[Stored data entries]

--- --- ---

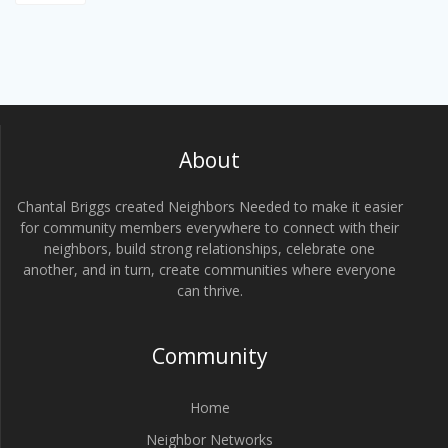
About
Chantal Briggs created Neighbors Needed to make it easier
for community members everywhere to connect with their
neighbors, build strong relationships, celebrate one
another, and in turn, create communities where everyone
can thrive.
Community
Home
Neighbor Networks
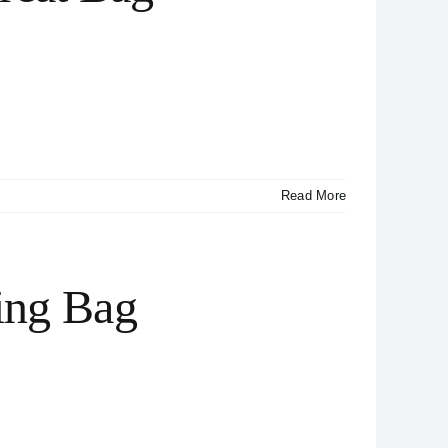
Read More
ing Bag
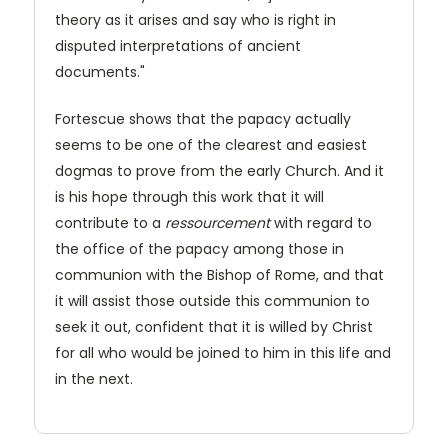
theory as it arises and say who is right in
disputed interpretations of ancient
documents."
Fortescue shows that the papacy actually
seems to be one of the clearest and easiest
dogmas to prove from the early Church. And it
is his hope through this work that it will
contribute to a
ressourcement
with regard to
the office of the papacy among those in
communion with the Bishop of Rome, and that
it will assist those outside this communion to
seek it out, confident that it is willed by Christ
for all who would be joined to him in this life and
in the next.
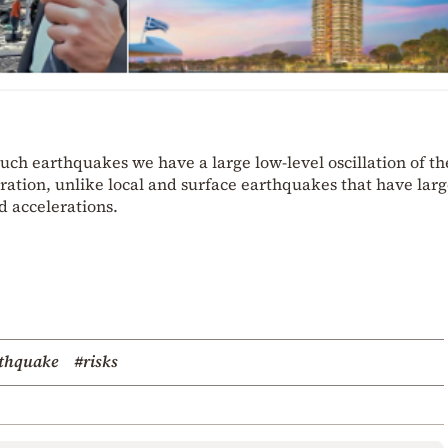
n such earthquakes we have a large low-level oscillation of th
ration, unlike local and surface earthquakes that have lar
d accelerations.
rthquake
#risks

--- --- ---

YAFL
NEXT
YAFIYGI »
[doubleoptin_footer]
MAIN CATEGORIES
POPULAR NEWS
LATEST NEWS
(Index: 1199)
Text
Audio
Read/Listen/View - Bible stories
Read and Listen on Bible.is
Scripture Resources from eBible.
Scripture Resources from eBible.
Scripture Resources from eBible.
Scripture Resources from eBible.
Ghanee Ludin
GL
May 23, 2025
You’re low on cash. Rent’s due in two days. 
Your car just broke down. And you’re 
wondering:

--- --- ---

An exact transcription is needed of the lines from the one with "Neighbor Networks" to the one with "seems to be one of the clearest and easiest" above, both ends included, with pictures left out.

### RESULT OF THIS TASK
Neighbor Networks
Read More
ing Bag
theory as it arises and say who is right in
disputed interpretations of ancient
documents."
Fortescue shows that the papacy actually
seems to be one of the clearest and easiest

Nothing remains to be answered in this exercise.